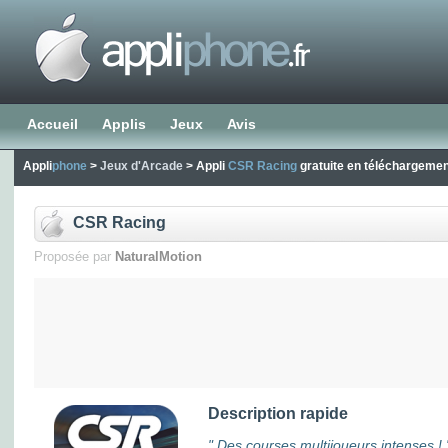
Accueil
Applis
Jeux
Avis
Appli
phone
>
Jeux d'Arcade
> Appli
CSR Racing
gratuite en téléchargemen
CSR Racing
Proposée par
NaturalMotion
Description rapide
" Des courses multijoueurs intenses ! 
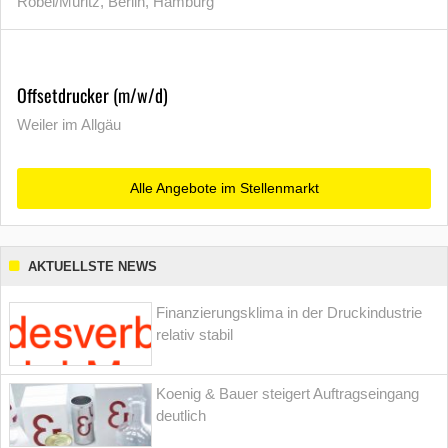
Röbel/Müritz, Berlin, Hamburg
Offsetdrucker (m/w/d)
Weiler im Allgäu
Alle Angebote im Stellenmarkt
AKTUELLSTE NEWS
Finanzierungsklima in der Druckindustrie
relativ stabil
Koenig & Bauer steigert Auftragseingang
deutlich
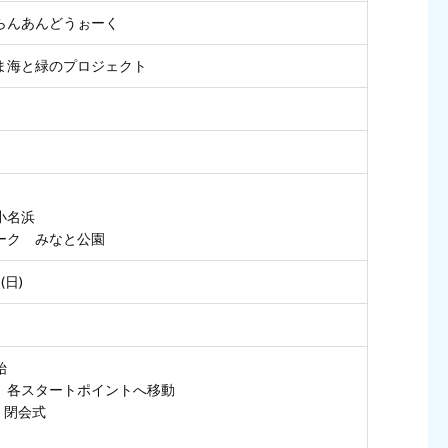
らんあんどうぉーく
ま海と緑のプロジェクト
小名浜
ーク みなと公園
(日)
始
式、各スタートポイントへ移動
、閉会式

━━━━

- ASSIGNMENT: Reproduce each line of the records exactly, omitting any picture.

- OUTPUT OF THE EXERCISE:
Accueil
Applis
Jeux
Avis
Appli
phone
>
Jeux d'Arcade
> Appli
CSR Racing
gratuite en téléchargemen
CSR Racing
Proposée par
NaturalMotion
Description rapide
" Des courses multijoueurs intenses ! 
Röbel/Müritz, Berlin, Hamburg
Offsetdrucker (m/w/d)
Weiler im Allgäu
Alle Angebote im Stellenmarkt
AKTUELLSTE NEWS
Finanzierungsklima in der Druckindustrie
relativ stabil
Koenig & Bauer steigert Auftragseingang
deutlich
らんあんどうぉーく
ま海と緑のプロジェクト
小名浜
ーク みなと公園
(日)
始
式、各スタートポイントへ移動
、閉会式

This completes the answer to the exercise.